The current version of QQ Browser is based on the Chromium engine. Jut like other Chromium-based browsers, QQ Browser can save users’ passwords.

The passwords are accessible via the user interface. However, while users can view individual passwords, QQ Browser does not offer the ability to export the whole password database.

How QQ Browser stores and protects passwords

QQ Browser keeps passwords in a single SQLite3 database. The database is stored as a file named “EncryptedStorage” saved in the following path:

%localappdata%\Tencent\QQBrowser\User Data\profile_name

Where profile_name is the name of the user’s profile name in QQ Browser.

The passwords are encrypted via DPAPI, and can be decrypted with CryptUnprotectData API on the computer where the QQ Browser was installed. The DPAPI protection used by QQ Browser is similar to the type of protection employed by Microsoft Internet Explorer and the legacy version of Microsoft Edge (the UWP app). Microsoft’s Data Protection API (DPAPI) was introduced way back in Windows 2000. The Windows 10 implementation of DPAPI employs the secure AES-256 encryption to protect the passwords.
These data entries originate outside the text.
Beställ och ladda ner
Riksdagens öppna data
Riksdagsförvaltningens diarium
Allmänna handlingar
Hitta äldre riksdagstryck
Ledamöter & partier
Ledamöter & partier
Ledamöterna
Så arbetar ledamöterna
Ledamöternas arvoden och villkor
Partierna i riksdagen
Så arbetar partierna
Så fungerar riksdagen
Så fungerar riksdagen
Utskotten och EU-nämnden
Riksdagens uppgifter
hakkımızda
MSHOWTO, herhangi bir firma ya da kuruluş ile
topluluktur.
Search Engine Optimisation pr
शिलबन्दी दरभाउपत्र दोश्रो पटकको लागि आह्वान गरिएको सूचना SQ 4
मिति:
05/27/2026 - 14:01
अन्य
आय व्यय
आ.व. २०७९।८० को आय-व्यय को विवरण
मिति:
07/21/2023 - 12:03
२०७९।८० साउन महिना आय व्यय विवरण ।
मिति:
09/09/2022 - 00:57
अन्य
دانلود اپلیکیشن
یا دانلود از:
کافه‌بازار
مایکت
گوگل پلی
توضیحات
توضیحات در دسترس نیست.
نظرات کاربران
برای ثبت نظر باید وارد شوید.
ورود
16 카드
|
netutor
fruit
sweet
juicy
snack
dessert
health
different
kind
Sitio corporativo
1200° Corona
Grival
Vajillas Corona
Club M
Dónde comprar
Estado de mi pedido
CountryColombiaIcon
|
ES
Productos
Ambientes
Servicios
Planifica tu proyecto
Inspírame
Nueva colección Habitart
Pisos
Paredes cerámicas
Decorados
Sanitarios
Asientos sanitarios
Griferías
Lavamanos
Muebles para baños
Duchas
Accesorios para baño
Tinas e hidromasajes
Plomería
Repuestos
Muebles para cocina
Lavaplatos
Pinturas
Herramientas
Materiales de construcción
Using Windows DPAPI has its strengths and weaknesses. On the one hand, the Data Protection API is secure: the protection is based on the user’s Windows credentials, and the data is exactly as secure as the user’s Windows logon password. On the other hand, other Chromium-based browsers limited their use of DPAPI because of their cross-platform nature, implementing AES 256 GCM encryption of the main password database while protecting the master key with DPAPI. Cross-platform compatibility issues aside, DPAPI-based protection is just as secure as AES 256 GCM encryption used in Google Chrome and Microsoft Edge (Cromium). Consequently, you will have to be able to authenticate into the user’s Windows account in order to extract passwords from QQ Browser.

How secure are QQ Browser passwords? In layman terms, the real-world security of Google Chrome, Microsoft Edge (Chromium), and Tencent QQ Browser is about the same: if one can break the user’s Windows logon password, they can access that user’s Chrome, Edge and QQ Browser passwords. Windows logon passwords are relatively weakly protected, and so the speed of brute-force attacks are very high.
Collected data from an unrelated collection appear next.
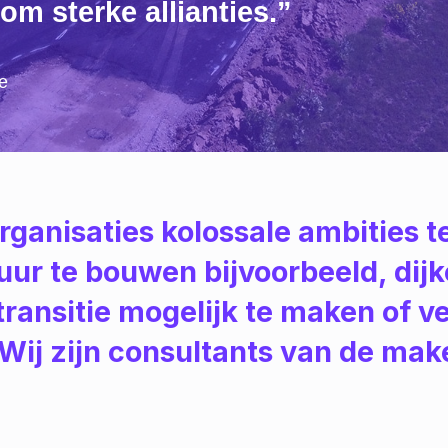
om sterke allianties.”
ie
ganisaties kolossale ambities te
ur te bouwen bijvoorbeeld, dijk
ransitie mogelijk te maken of ve
Wij zijn consultants van de make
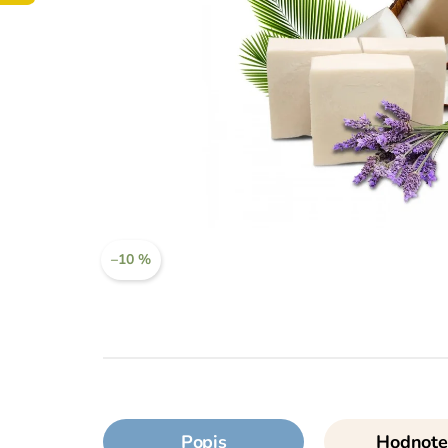
–10 %
Popis
Hodnote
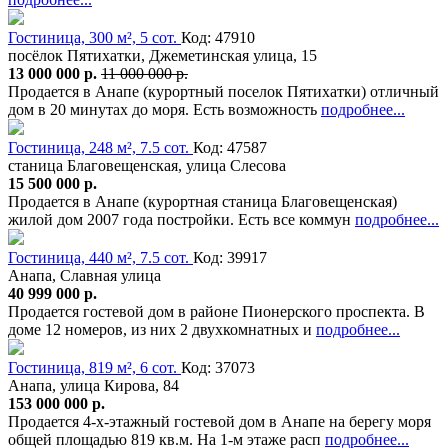
Гостиница, 300 м², 5 сот.
Код: 47910
посёлок Пятихатки, Джеметинская улица, 15
13 000 000 р.
11 000 000 р.
Продается в Анапе (курортный поселок Пятихатки) отличный
дом в 20 минутах до моря. Есть возможность
подробнее...
Гостиница, 248 м², 7.5 сот.
Код: 47587
станица Благовещенская, улица Слесова
15 500 000 р.
Продается в Анапе (курортная станица Благовещенская)
жилой дом 2007 года постройки. Есть все коммун
подробнее...
Гостиница, 440 м², 7.5 сот.
Код: 39917
Анапа, Славная улица
40 999 000 р.
Продается гостевой дом в районе Пионерского проспекта. В
доме 12 номеров, из них 2 двухкомнатных и
подробнее...
Гостиница, 819 м², 6 сот.
Код: 37073
Анапа, улица Кирова, 84
153 000 000 р.
Продается 4-х-этажный гостевой дом в Анапе на берегу моря
общей площадью 819 кв.м. На 1-м этаже расп
подробнее...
Using Elcomsoft Internet Password Breaker to extract passwords from QQ Browser

Elcomsoft Internet Password Breaker 3.20 can extract stored passwords from QQ Browser as well as a bunch of other popular browsers and email clients. This includes the latest versions of Google Chrome, Mozilla Firefox, both versions of Microsoft Edge (universal and Chromium-based), as well as Microsoft Internet Explorer, Opera. Popular email clients such as Windows Mail (Windows 10), Microsoft Outlook and Thunderbird are also supported. Last but not least, we’ve added support for Yandex Browser, Russia’s second most popular desktop Web browser.

In order to extract passwords from Tencent QQ Browser, you must be able to authenticate into the user’s Windows account by either logging in with proper credentials (e.g. the login and password, Microsoft Account credentials, PIN code or Windows Hello) or hijacking an already authenticated session. Analyzing a forensic disk image without knowing the user’s password will not provide access to any passwords stored in QQ Browser due to DPAPI protection.
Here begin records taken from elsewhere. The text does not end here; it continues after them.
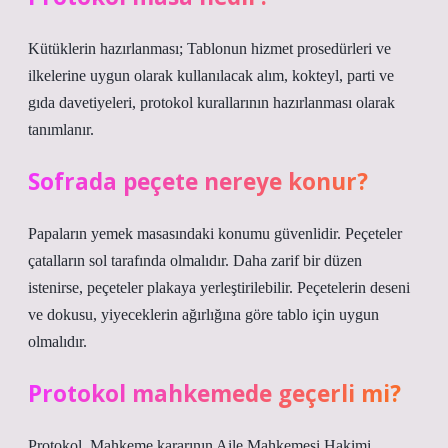
Kütüklerin hazırlanması; Tablonun hizmet prosedürleri ve
ilkelerine uygun olarak kullanılacak alım, kokteyl, parti ve
gıda davetiyeleri, protokol kurallarının hazırlanması olarak
tanımlanır.
Sofrada peçete nereye konur?
Papaların yemek masasındaki konumu güvenlidir. Peçeteler
çatalların sol tarafında olmalıdır. Daha zarif bir düzen
istenirse, peçeteler plakaya yerleştirilebilir. Peçetelerin deseni
ve dokusu, yiyeceklerin ağırlığına göre tablo için uygun
olmalıdır.
Protokol mahkemede geçerli mi?
Protokol, Mahkeme kararının Aile Mahkemesi Hakimi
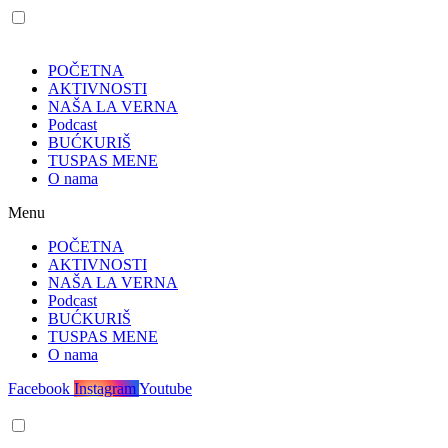
POČETNA
AKTIVNOSTI
NAŠA LA VERNA
Podcast
BUĆKURIŠ
TUSPAS MENE
O nama
Menu
POČETNA
AKTIVNOSTI
NAŠA LA VERNA
Podcast
BUĆKURIŠ
TUSPAS MENE
O nama
Facebook
Instagram
Youtube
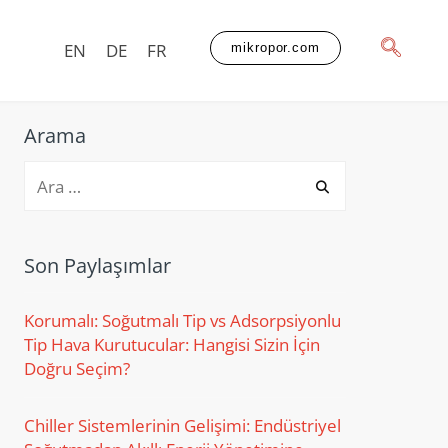
EN
DE
FR
mikropor.com
Arama
Son Paylaşımlar
Korumalı: Soğutmalı Tip vs Adsorpsiyonlu
Tip Hava Kurutucular: Hangisi Sizin İçin
Doğru Seçim?
Chiller Sistemlerinin Gelişimi: Endüstriyel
To extract passwords from QQ Browser, do the following.

1. Launch Elcomsoft Internet Password Breaker.
2. Select Web Browsers from the menu and choose QQ Browser.
3. In a few seconds, the list of QQ Browser passwords will appear.
4. Alternatively, you may want to create a filtered dictionary to use with one of our password recovery tools. You can do this by clicking the “Export” button. In this mode, all passwords stored in all installed Web browsers will be exported.